Figure 5 The relationship between age and morphometric features with malignancy risk. OR and 95% CI for age (A), AR (B), MiA (C), and Solidity (D). The analyses used restricted cubic splines. Purple shaded areas, 95% CIs. Black horizontal dotted line, OR=1.00. Yellow vertical solid line, cut-off value.
Table 2 shows the results of univariate and multivariate analyses in the training cohorts. Morphometric features (AR, MiA, Solidity, and age) of patients were all identified as independent predictors for breast malignancy (all p < 0.05).
Table 2 Results of univariate and multivariate analyses for breast malignancy in the training group.
Logistics Regression Diagnostics
(1) Nonlinear relationships. Nonlinear relationships between predictors and pathological outcomes were resolved by RCS analyses. (2) Multicollinearity. All VIF values are below the threshold value of 2 (Age, VIF = 1.02; AR, VIF = 1.04, MiA, VIF = 1.23, Solidity, VIF = 1.20), indicating the absence of collinearity among predictors. (3) Influential outliers. As shown in Supplementary Figures 3, 4, no outliers were identified by Cook’s distance or standardized residuals. The above findings indicate that all logistic regression assumptions for our model were met.
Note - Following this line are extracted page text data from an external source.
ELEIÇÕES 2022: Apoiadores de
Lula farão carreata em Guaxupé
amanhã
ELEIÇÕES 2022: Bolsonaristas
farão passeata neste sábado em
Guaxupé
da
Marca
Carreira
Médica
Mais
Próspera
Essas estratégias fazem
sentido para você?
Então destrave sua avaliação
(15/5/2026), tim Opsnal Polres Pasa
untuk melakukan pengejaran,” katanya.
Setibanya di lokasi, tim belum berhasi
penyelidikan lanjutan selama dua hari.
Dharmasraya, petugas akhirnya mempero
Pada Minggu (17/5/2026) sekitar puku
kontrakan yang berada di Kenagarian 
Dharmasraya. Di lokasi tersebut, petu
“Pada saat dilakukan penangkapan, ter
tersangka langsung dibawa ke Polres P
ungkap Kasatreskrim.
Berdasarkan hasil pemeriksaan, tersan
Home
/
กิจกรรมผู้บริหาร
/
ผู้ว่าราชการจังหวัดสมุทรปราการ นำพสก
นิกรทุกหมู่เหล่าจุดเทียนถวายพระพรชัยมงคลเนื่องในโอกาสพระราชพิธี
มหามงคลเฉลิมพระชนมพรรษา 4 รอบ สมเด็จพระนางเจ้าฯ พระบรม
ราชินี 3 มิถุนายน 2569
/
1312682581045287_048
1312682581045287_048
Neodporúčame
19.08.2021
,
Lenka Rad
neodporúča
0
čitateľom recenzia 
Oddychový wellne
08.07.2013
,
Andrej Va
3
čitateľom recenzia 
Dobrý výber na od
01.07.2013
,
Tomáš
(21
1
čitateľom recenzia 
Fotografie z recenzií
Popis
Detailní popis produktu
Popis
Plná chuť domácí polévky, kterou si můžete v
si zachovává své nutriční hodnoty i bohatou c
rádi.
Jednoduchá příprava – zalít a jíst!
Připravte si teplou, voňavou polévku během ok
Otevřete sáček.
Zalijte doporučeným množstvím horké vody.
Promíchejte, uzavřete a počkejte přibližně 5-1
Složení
Nomogram and Web-Based Calculator
Figure 6A shows the nomogram for predicting breast malignancy based on independent risk factors, including US morphometric features AR, MiA, and Solidity. Based on the above nomogram, we established an online risk calculator to facilitate the use of the nomogram by clinicians, which can be freely accessed at https://qingling.shinyapps.io/DynNomapp/(Figure 6B). Using quantitative values of lesion morphological features, the calculator can individually predict the risk of breast malignancy. For instance, for patients aged > 51 years whose AR ≤ 1.75, MiA 11-25 and Solidity ≤ 0.92, the risk probability of malignancy was approximately 91.5% (95% CI 86.0–94.9%).
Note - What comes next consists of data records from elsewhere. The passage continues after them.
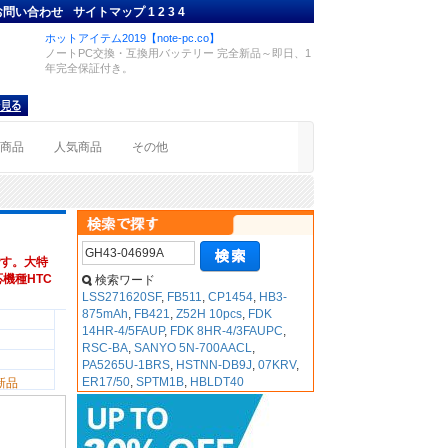
お問い合わせ
サイトマップ
1
2
3
4
ホットアイテム2019【note-pc.co】
ノートPC交換・互換用バッテリー 完全新品～即日、1
年完全保証付き。
着商品
人気商品
その他
す。大特
対応機種HTC
検索ワード
LSS271620SF
,
FB511
,
CP1454
,
HB3-
875mAh
,
FB421
,
Z52H 10pcs
,
FDK
14HR-4/5FAUP
,
FDK 8HR-4/3FAUPC
,
RSC-BA
,
SANYO 5N-700AACL
,
PA5265U-1BRS
,
HSTNN-DB9J
,
07KRV
,
ER17/50
,
SPTM1B
,
HBLDT40
新品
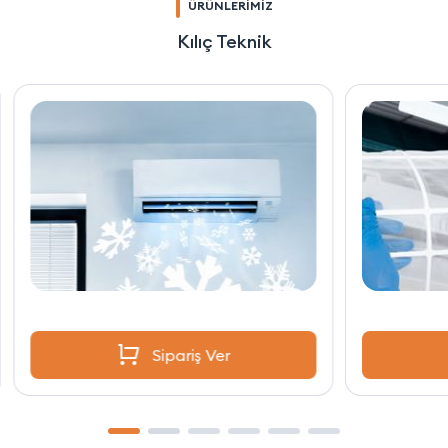
ÜRÜNLERİMİZ
Kılıç Teknik
Sipariş Ver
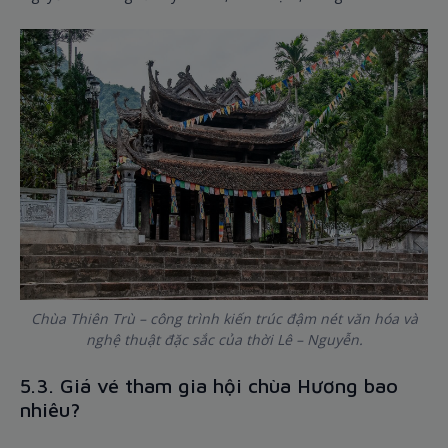
Chùa Thiên Trù – công trình kiến trúc đậm nét văn hóa và
nghệ thuật đặc sắc của thời Lê – Nguyễn.
5.3. Giá vé tham gia hội chùa Hương bao
nhiêu?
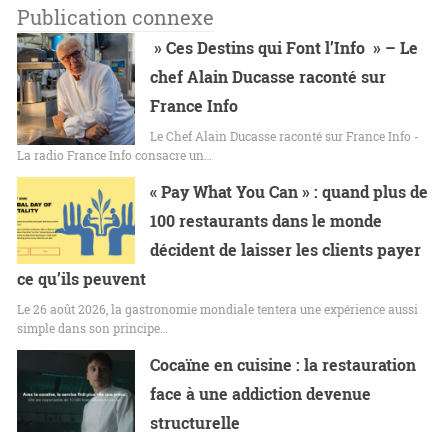
Publication connexe
» Ces Destins qui Font l’Info » – Le
chef Alain Ducasse raconté sur
France Info
Le Chef Alain Ducasse raconté sur France Info -
La radio France Info consacre un…
« Pay What You Can » : quand plus de
100 restaurants dans le monde
décident de laisser les clients payer
ce qu’ils peuvent
Le 26 août 2026, la gastronomie mondiale tentera une expérience aussi
simple dans son principe…
Cocaïne en cuisine : la restauration
face à une addiction devenue
structurelle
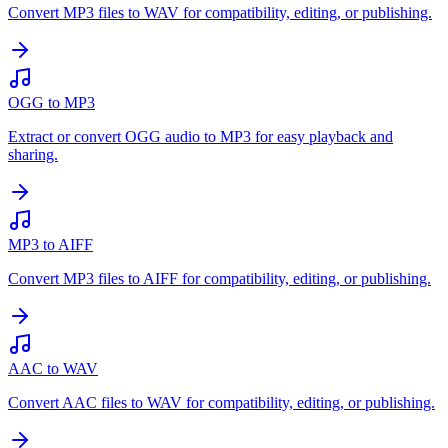
Convert MP3 files to WAV for compatibility, editing, or publishing.
OGG to MP3
Extract or convert OGG audio to MP3 for easy playback and
sharing.
MP3 to AIFF
Convert MP3 files to AIFF for compatibility, editing, or publishing.
AAC to WAV
Convert AAC files to WAV for compatibility, editing, or publishing.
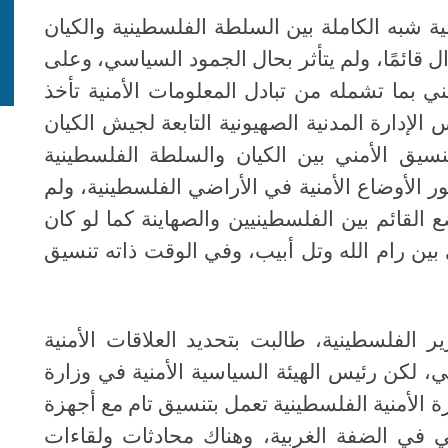
 شبه الكاملة بين السلطة الفلسطينية والكيان
ال قائمًا، ولم يتأثر بحال الجمود السياسي، وعلى
ي بما تشمله من تبادل المعلومات الأمنية تأخذ
 الإدارة المدنية الصهيونية التابعة لجيش الكيان
سيق الأمني بين الكيان والسلطة الفلسطينية
ر الأوضاع الأمنية في الأراضي الفلسطينية، ولم
ع القائم بين الفلسطينيين والصهاينة كما لو كان
 بين رام الله وتل أبيب، وفي الوقت ذاته تنسيق
ير الفلسطينية، طالبت بتحديد العلاقات الأمنية
ي، لكن رئيس الهيئة السياسية الأمنية في وزارة
ة الأمنية الفلسطينية تعمل بتنسيق تام مع أجهزة
ني في الضفة الغربية، وهناك محادثات ولقاءات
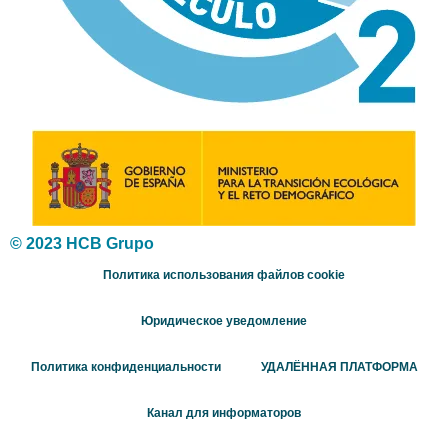
© 2023 HCB Grupo
Политика использования файлов cookie
Юридическое уведомление
Политика конфиденциальности
УДАЛЁННАЯ ПЛАТФОРМА
Канал для информаторов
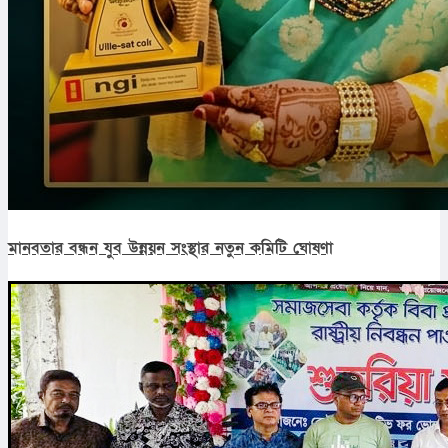
মানবতার বন্ধন যুব উন্নয়ন সংস্থার নতুন কমিটি ঘোষণা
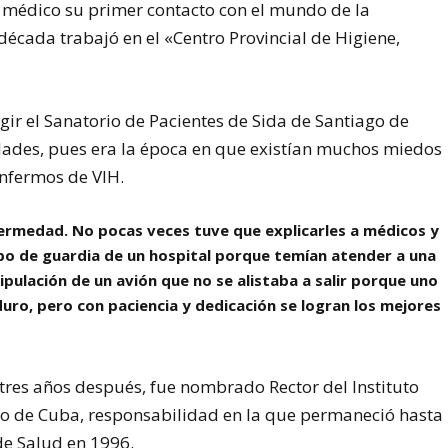
en médico su primer contacto con el mundo de la
cada trabajó en el «Centro Provincial de Higiene,
gir el Sanatorio de Pacientes de Sida de Santiago de
dades, pues era la época en que existían muchos miedos
enfermos de VIH.
ermedad. No pocas veces tuve que explicarles a médicos y
rpo de guardia de un hospital porque temían atender a una
ripulación de un avión que no se alistaba a salir porque uno
duro, pero con paciencia y dedicación se logran los mejores
 tres años después, fue nombrado Rector del Instituto
go de Cuba, responsabilidad en la que permaneció hasta
de Salud en 1996.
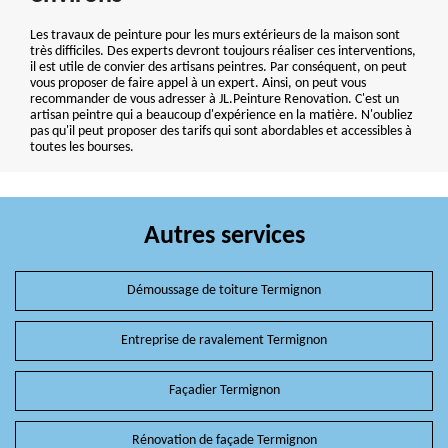
Les travaux de peinture pour les murs extérieurs de la maison sont
très difficiles. Des experts devront toujours réaliser ces interventions,
il est utile de convier des artisans peintres. Par conséquent, on peut
vous proposer de faire appel à un expert. Ainsi, on peut vous
recommander de vous adresser à JL.Peinture Renovation. C'est un
artisan peintre qui a beaucoup d'expérience en la matière. N'oubliez
pas qu'il peut proposer des tarifs qui sont abordables et accessibles à
toutes les bourses.
Autres services
Démoussage de toiture Termignon
Entreprise de ravalement Termignon
Façadier Termignon
Rénovation de façade Termignon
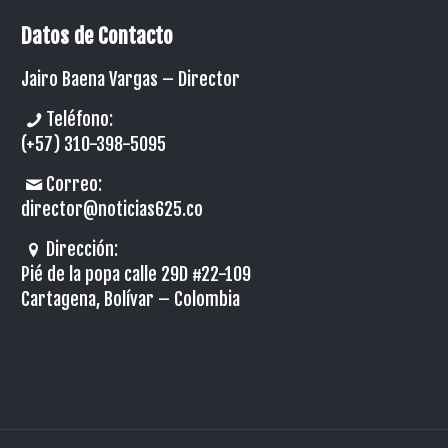
Datos de Contacto
Jairo Baena Vargas –
Director
Teléfono:
(+57) 310-398-5095
Correo:
director@noticias625.co
Dirección:
Pié de la popa calle 29D #22-109
Cartagena, Bolívar – Colombia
Figure 6 Nomogram and online risk calculator. (A) Nomogram based on US morphometric features. Applications of the nomogram were exemplified in Supplementary Figure 5. (B) The online calculator application version of the nomogram.
Validation of the Nomogram
Discrimination
The AUCs of the nomogram in the training and validation cohorts were 0.885, 0.907, and 0.927, respectively (Figure 7A). There were no significant differences in AUCs between any two cohorts (DeLong test, p > 0.05 for each comparison, Supplementary Table 2). Therefore, our nomogram performed well in all the training and validation cohorts.
Figure 7 Performance of the nomogram. (A) ROC curves of the nomogram in the training and external validation cohorts, respectively. (B) Calibration curves of the nomogram, which depict calibration of the nomogram in terms of agreement between the predicted risk of breast malignancy and observed outcomes. The diagonal dotted line denotes a perfect prediction, the closer the calibration curve fit is to the diagonal line, the better the predictive accuracy of the nomogram. (C) DCA curves of the nomogram. The gray and black dotted lines represent the hypothesis that all patients had a diagnosis of breast malignancy (“treat all”) and that no patients had a diagnosis of breast malignancy (“treat none”), respectively. X-axis indicates the threshold probability for pathological outcomes while the Y-axis indicates the standardized net benefit for a given threshold probability.
Calibration
Calibration curves of the nomogram are close to the diagonal line in the training and validation cohorts, demonstrating that the predictive probability has good agreement with observed outcomes (Figure 7B). The Hosmer–Lemeshow test yielded a non-significant statistic (p = 0.94), indicating a good fit.
Clinical Utility
DCA curves of the training and validation cohorts revealed clinical usefulness of the nomogram (Figure 7C). From this figure, it can be seen that in all the training and validation cohorts, the nomogram has a higher net benefit than both “treat all” and “treat none” across the range of threshold probabilities 10-90%, indicating that the nomogram was clinically useful, that is, the nomogram would improve patient outcome irrespective of patient or doctor preference for a reasonable threshold probability.
Discussion
In this retrospective multicenter study of 917 patients with breast lesions, we analyzed US morphometric features and developed a simple-to-use nomogram for predicting cancer. The newly developed nomogram performed well, and its predictive value was validated using data from other hospitals in a different geographic region. Our nomogram has three ultrasonic morphometric features that are easy to generate using ImageJ software and that radiologists can easily understand and interpret. The nomogram can adapt to different ultrasonic instruments and settings, and it has a high generalization ability and practicality. To make the nomogram user-friendly, we have availed it as a free web-based calculator. Consequently, the nomogram developed in this study will potentially be a valuable tool in clinical practices.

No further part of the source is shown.